Exercise goal: The entries are to be written out word for word, with their images left out.

Records from a collection:
------------

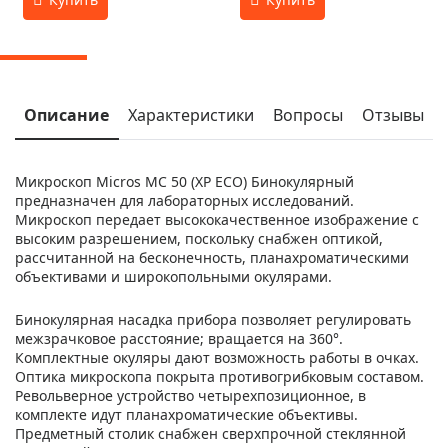
Описание
Характеристики
Вопросы
Отзывы
Микроскоп Micros МС 50 (XP ECO) Бинокулярный
предназначен для лабораторных исследований.
Микроскоп передает высококачественное изображение с
высоким разрешением, поскольку снабжен оптикой,
рассчитанной на бесконечность, планахроматическими
объективами и широкопольными окулярами.
Бинокулярная насадка прибора позволяет регулировать
межзрачковое расстояние; вращается на 360°.
Комплектные окуляры дают возможность работы в очках.
Оптика микроскопа покрыта противогрибковым составом.
Револьверное устройство четырехпозиционное, в
комплекте идут планахроматические объективы.
Предметный столик снабжен сверхпрочной стеклянной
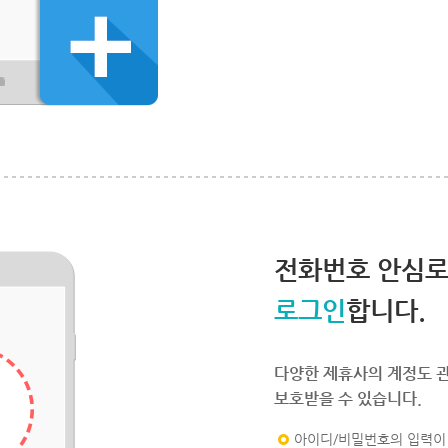
전화번호 안심
로그인
합니다.
다양한 제휴사의 계정도 
보호받을 수 있습니다.
아이디/비밀번호의 입력이 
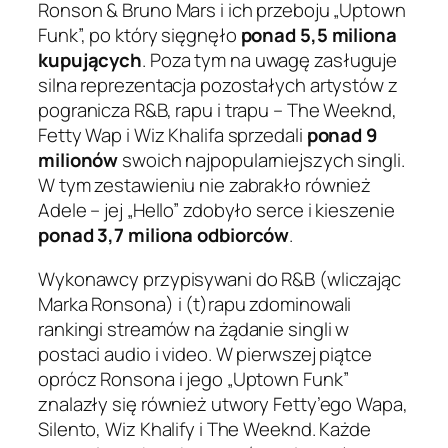
Ronson & Bruno Mars i ich przeboju „Uptown
Funk”, po który sięgnęło
ponad 5,5 miliona
kupujących
. Poza tym na uwagę zasługuje
silna reprezentacja pozostałych artystów z
pogranicza R&B, rapu i trapu – The Weeknd,
Fetty Wap i Wiz Khalifa sprzedali
ponad 9
milionów
swoich najpopularniejszych singli.
W tym zestawieniu nie zabrakło również
Adele – jej „Hello” zdobyło serce i kieszenie
ponad 3,7 miliona odbiorców
.
Wykonawcy przypisywani do R&B (wliczając
Marka Ronsona) i (t)rapu zdominowali
rankingi streamów na żądanie singli w
postaci audio i video. W pierwszej piątce
oprócz Ronsona i jego „Uptown Funk”
znalazły się również utwory Fetty’ego Wapa,
Silento, Wiz Khalify i The Weeknd. Każde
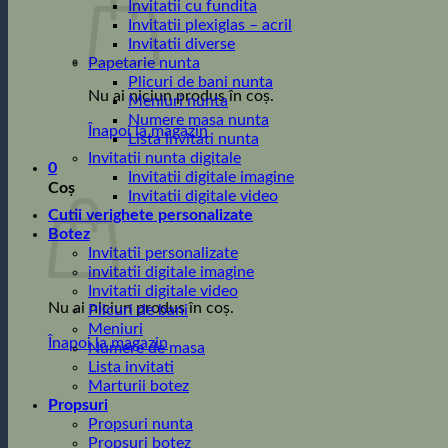
Invitatii cu fundita
Invitatii plexiglas – acril
Invitatii diverse
Papetarie nunta
Plicuri de bani nunta
Nu ai niciun produs în coș.
Meniuri nunta
Numere masa nunta
Înapoi la magazin
Lista invitati nunta
Invitatii nunta digitale
0
Invitatii digitale imagine
Coș
Invitatii digitale video
Cutii verighete personalizate
Botez
Invitatii personalizate
invitatii digitale imagine
Invitatii digitale video
Nu ai niciun produs în coș.
Plicuri de bani
Meniuri
Înapoi la magazin
Numere de masa
Lista invitati
Marturii botez
Propsuri
Propsuri nunta
Propsuri botez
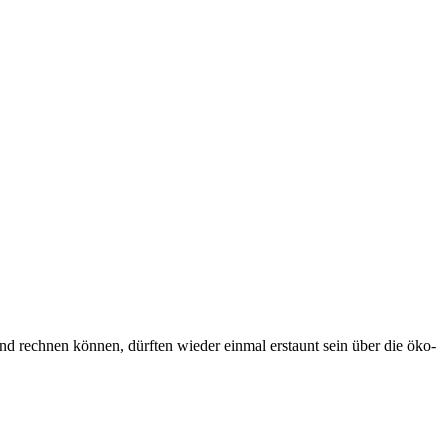
d rechnen können, dürften wieder einmal erstaunt sein über die öko-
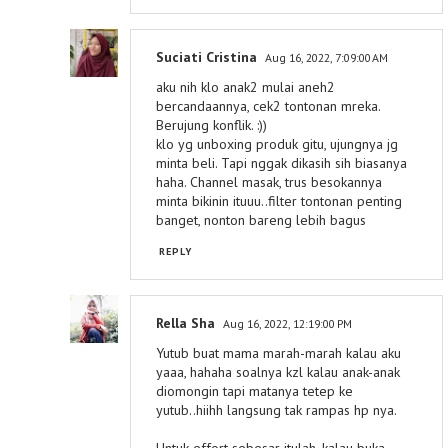
Suciati Cristina
Aug 16, 2022, 7:09:00 AM
aku nih klo anak2 mulai aneh2
bercandaannya, cek2 tontonan mreka.
Berujung konflik. :))
klo yg unboxing produk gitu, ujungnya jg
minta beli. Tapi nggak dikasih sih biasanya
haha. Channel masak, trus besokannya
minta bikinin ituuu..filter tontonan penting
banget, nonton bareng lebih bagus
REPLY
Rella Sha
Aug 16, 2022, 12:19:00 PM
Yutub buat mama marah-marah kalau aku
yaaa, hahaha soalnya kzl kalau anak-anak
diomongin tapi matanya tetep ke
yutub..hiihh langsung tak rampas hp nya.
Untuk effort sebesar itulah, kalau buka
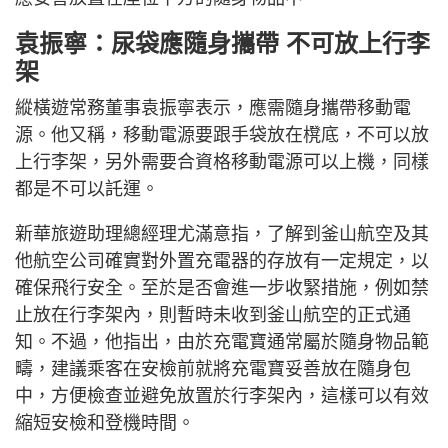
袁振寧：尿袋應隨身攜帶 不可放上行李
架
縱橫遊常務董事袁振寧表示，應需隨身攜帶移動電
源。他又稱，移動電源要跟手袋放在櫈底，不可以放
上行李架，另外需要合資格移動電源可以上機，同樣
都是不可以託運。
新華旅遊助理總經理尤滿意指，了解到釜山航空及其
他航空公司確實對外置充電器的存放有一定規定，以
確保飛行安全。至於是否會進一步收緊措施，例如禁
止放在行李架內，則暫時未收到釜山航空的正式通
知。不過，他指出，由於充電寶通常屬於隨身物品範
疇，建議乘客在安檢前就將充電寶妥善放在隨身包
中，方便檢查並避免放置於行李架內，這樣可以有效
縮短安檢和登機時間。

------------

Result for this task:
Описание
Характеристики
Вопросы
Отзывы
Микроскоп Micros МС 50 (XP ECO) Бинокулярный
предназначен для лабораторных исследований.
Микроскоп передает высококачественное изображение с
высоким разрешением, поскольку снабжен оптикой,
рассчитанной на бесконечность, планахроматическими
объективами и широкопольными окулярами.
Бинокулярная насадка прибора позволяет регулировать
межзрачковое расстояние; вращается на 360°.
Комплектные окуляры дают возможность работы в очках.
Оптика микроскопа покрыта противогрибковым составом.
Револьверное устройство четырехпозиционное, в
комплекте идут планахроматические объективы.
Предметный столик снабжен сверхпрочной стеклянной
전화번호 안심
로그인
합니다.
다양한 제휴사의 계정도 
보호받을 수 있습니다.
아이디/비밀번호의 입력이 
Ronson & Bruno Mars i ich przeboju „Uptown
Funk”, po który sięgnęło
ponad 5,5 miliona
kupujących
. Poza tym na uwagę zasługuje
silna reprezentacja pozostałych artystów z
pogranicza R&B, rapu i trapu – The Weeknd,
Fetty Wap i Wiz Khalifa sprzedali
ponad 9
milionów
swoich najpopularniejszych singli.
W tym zestawieniu nie zabrakło również
Adele – jej „Hello” zdobyło serce i kieszenie
ponad 3,7 miliona odbiorców
.
Wykonawcy przypisywani do R&B (wliczając
Marka Ronsona) i (t)rapu zdominowali
rankingi streamów na żądanie singli w
postaci audio i video. W pierwszej piątce
oprócz Ronsona i jego „Uptown Funk”
znalazły się również utwory Fetty’ego Wapa,
Silento, Wiz Khalify i The Weeknd. Każde
Invitatii cu fundita
Invitatii plexiglas – acril
Invitatii diverse
Papetarie nunta
Plicuri de bani nunta
Nu ai niciun produs în coș.
Meniuri nunta
Numere masa nunta
Înapoi la magazin
Lista invitati nunta
Invitatii nunta digitale
0
Invitatii digitale imagine
Coș
Invitatii digitale video
Cutii verighete personalizate
Botez
Invitatii personalizate
invitatii digitale imagine
Invitatii digitale video
Nu ai niciun produs în coș.
Plicuri de bani
Meniuri
Înapoi la magazin
Numere de masa
Lista invitati
Marturii botez
Propsuri
Propsuri nunta
Propsuri botez
d rechnen können, dürften wieder einmal erstaunt sein über die öko-
Suciati Cristina
Aug 16, 2022, 7:09:00 AM
aku nih klo anak2 mulai aneh2
bercandaannya, cek2 tontonan mreka.
Berujung konflik. :))
klo yg unboxing produk gitu, ujungnya jg
minta beli. Tapi nggak dikasih sih biasanya
haha. Channel masak, trus besokannya
minta bikinin ituuu..filter tontonan penting
banget, nonton bareng lebih bagus
REPLY
Rella Sha
Aug 16, 2022, 12:19:00 PM
Yutub buat mama marah-marah kalau aku
yaaa, hahaha soalnya kzl kalau anak-anak
diomongin tapi matanya tetep ke
yutub..hiihh langsung tak rampas hp nya.
Untuk effort sebesar itulah, kalau buka
袁振寧：尿袋應隨身攜帶 不可放上行李
架
縱橫遊常務董事袁振寧表示，應需隨身攜帶移動電
源。他又稱，移動電源要跟手袋放在櫈底，不可以放
上行李架，另外需要合資格移動電源可以上機，同樣
都是不可以託運。
新華旅遊助理總經理尤滿意指，了解到釜山航空及其
他航空公司確實對外置充電器的存放有一定規定，以
確保飛行安全。至於是否會進一步收緊措施，例如禁
止放在行李架內，則暫時未收到釜山航空的正式通
知。不過，他指出，由於充電寶通常屬於隨身物品範
疇，建議乘客在安檢前就將充電寶妥善放在隨身包
中，方便檢查並避免放置於行李架內，這樣可以有效
縮短安檢和登機時間。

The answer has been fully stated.